▶ [Task brief] Give again, word for word, every line below from the one that has "Copyright © 2004-2026" through the one that has "GLS WEB Design", both included, and no others.

▶ [Supplied entries]
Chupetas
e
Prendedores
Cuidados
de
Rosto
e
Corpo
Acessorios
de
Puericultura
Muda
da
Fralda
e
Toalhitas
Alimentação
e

==

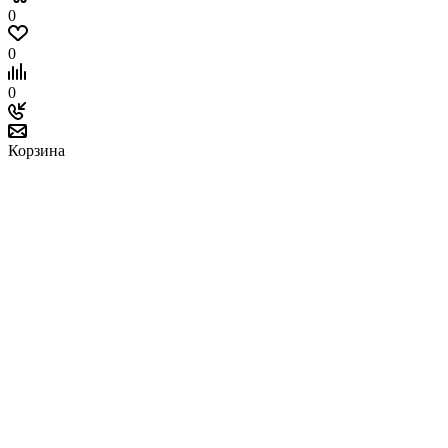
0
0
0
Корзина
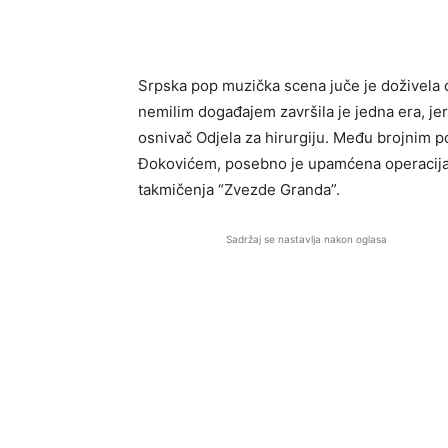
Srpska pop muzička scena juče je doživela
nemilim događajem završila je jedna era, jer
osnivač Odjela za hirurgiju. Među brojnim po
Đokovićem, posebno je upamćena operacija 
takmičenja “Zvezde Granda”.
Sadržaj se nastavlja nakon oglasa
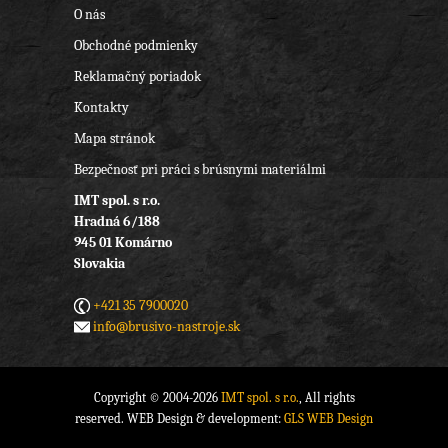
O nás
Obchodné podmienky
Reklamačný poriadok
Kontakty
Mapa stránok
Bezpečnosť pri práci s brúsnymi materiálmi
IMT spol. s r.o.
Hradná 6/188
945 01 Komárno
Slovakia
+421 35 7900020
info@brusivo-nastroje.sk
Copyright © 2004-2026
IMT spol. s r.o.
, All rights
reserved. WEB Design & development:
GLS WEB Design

▶ [Solution for this problem]
Copyright © 2004-2026
IMT spol. s r.o.
, All rights
reserved. WEB Design & development:
GLS WEB Design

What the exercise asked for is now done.